Cole Jackson era una
ragazzo decisamente poco incline alle regole. Per colpa sua era stata
messa in castigo ormai non ricordava più quante volte, mentre lui la
passava sempre liscia. Si era ripromessa mille volte di non avere più a
che fare con lui, ma puntualmente se lo ritrovava sotto la finestra, di
notte, con le sue maledette proposte allettanti. In fondo, si ha
quattordici anni una volta sola, no?
- Mi vesto.
- Muoviti! Ehi.
- Cosa?
- Belle le treccine.
- 'fanculo!
- E' questo che ti insegnano dai preti.
- Mpf! Smettila di farmi perdere tempo.
- E tu smettila di starmi appresso.
Erano battibecchi simili a convincere Mary-Ann Jackson che quei ragazzi erano fatti l'uno per l'altra. Molly
scappò dentro, infilando la testa nell'armadio nè estrasse i pantaloni e
la camicia. Si infilò tutto seduta sul pavimento, attenta a non fare
troppo casino. Rubò gli stivali e se li caricò in una sacca a tracolla,
per evitare di svegliare tutta casa con il rintoccare dei tacchi sulle
assi di legno. Slanciò una gamba fuori dalla finestra, posando i piedi
scalzi sul tetto sotto. Il portico copriva l'ingresso della casa, dodici
passi a sinistra e c'era la grondaia. Da lì era semplice
scendere e poi gli ultimi metri l'aiutava sempre lui, afferrando la
sacca con gli stivali, fino a che lei non atterrava di nuovo, piedi
uniti, sul terreno umido della notte. La moto non era ovviamente nei
paraggi. Dovevano correre per almeno un miglio, prima di potersi
ritenere davvero al sicuro. Era sempre una corsa perdifiato, con lui che
incitava costantemente a muoversi, a non fare la pelandrona.
Notte fonda, le corse spericolate
tra le valli e i campi, fino ai fiumi, in cui tuffarsi o essere spinti,
in cui giocare, scherzare, nuotare e finire per trovarsi vicini e
tremanti, con quei pochi vestiti addosso e gli ormoni decisamente a
mille.
Aveva sempre uno strano sapore, ma
non era cattivo. Per quanto sapesse che, una volta fuori di lì, le
avrebbe prese di santa ragione e sarebbe finita di nuovo confinata, non
poteva resistere.
- Che farai?
- Che intendi?
- Quando lo scopriranno.
- Quello che faccio sempre.
- Incassa e taci?
- Sì.
- Perchè? In fondo non facciamo niente di male.
- Perchè è mio padre, Cole.
- E allora? Non sarai la sua bambina per sempre, prima o poi dovrà mettersi l'animo in pace.
- Tu non gli piaci.
- Lo so, per questo è divertente.
- Non capisci.
- Lo so Winger, lo so. Voi siete uniti. Ha solo te. E' la solita vecchia storia ma a me non ci pensi?
- A te? Hai Demi, e Ronda, e Dean.
- Ma... loro sono i miei fratelli, Winger!
- Non ti seguo.
- Io parlo di una donna.
- AHAHAHHAHAHAHAHAHA!
- Ridi?
- Ma dai. Hai sedici anni, che ti frega di avere una donna? Non dovresti pensare a diventare un uomo, prima?
- E' quello che voglio.
- ...
- Winger, facciamolo.
- E' uno scherzo? Se è uno scherzo guarda che non è affatto...

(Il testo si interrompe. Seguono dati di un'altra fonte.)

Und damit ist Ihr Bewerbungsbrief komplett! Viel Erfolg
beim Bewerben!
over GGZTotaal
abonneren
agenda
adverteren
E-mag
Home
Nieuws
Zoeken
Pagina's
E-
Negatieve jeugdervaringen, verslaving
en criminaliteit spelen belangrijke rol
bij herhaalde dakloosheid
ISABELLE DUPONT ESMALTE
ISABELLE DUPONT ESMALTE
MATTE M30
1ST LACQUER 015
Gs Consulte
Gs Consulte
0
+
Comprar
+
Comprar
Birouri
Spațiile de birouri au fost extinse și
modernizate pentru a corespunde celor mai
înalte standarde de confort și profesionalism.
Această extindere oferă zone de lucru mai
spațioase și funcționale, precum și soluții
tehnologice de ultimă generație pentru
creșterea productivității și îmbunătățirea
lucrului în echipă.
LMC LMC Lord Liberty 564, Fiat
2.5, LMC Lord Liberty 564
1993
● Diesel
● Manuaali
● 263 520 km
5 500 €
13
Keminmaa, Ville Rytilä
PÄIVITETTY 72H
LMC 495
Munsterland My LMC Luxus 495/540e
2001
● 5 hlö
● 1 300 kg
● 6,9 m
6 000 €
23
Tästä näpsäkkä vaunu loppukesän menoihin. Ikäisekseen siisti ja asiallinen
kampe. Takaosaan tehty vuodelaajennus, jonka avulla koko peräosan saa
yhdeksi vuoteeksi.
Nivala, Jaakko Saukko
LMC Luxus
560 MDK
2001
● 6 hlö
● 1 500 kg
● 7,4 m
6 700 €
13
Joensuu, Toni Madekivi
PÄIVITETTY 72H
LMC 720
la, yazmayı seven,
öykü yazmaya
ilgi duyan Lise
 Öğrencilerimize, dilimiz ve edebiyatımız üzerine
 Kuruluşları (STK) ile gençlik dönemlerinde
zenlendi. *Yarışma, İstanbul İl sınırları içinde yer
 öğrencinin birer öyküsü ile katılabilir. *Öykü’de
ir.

Non era uno scherzo. Cole era dannatamente serio e lei. Bhè, lei si ritrovò ad essere in un grosso, grossissimo guaio. Però, a pensarci bene. Era un guaio decisamente piacevole, almeno a tratti. Altri era doloroso però tutto si placava quando quell'idiota di un Jackson finiva per bisbigliarle quella piccola parola di tre lettere che le faceva palpitare il cuore. Un'ammissione di colpevolezza.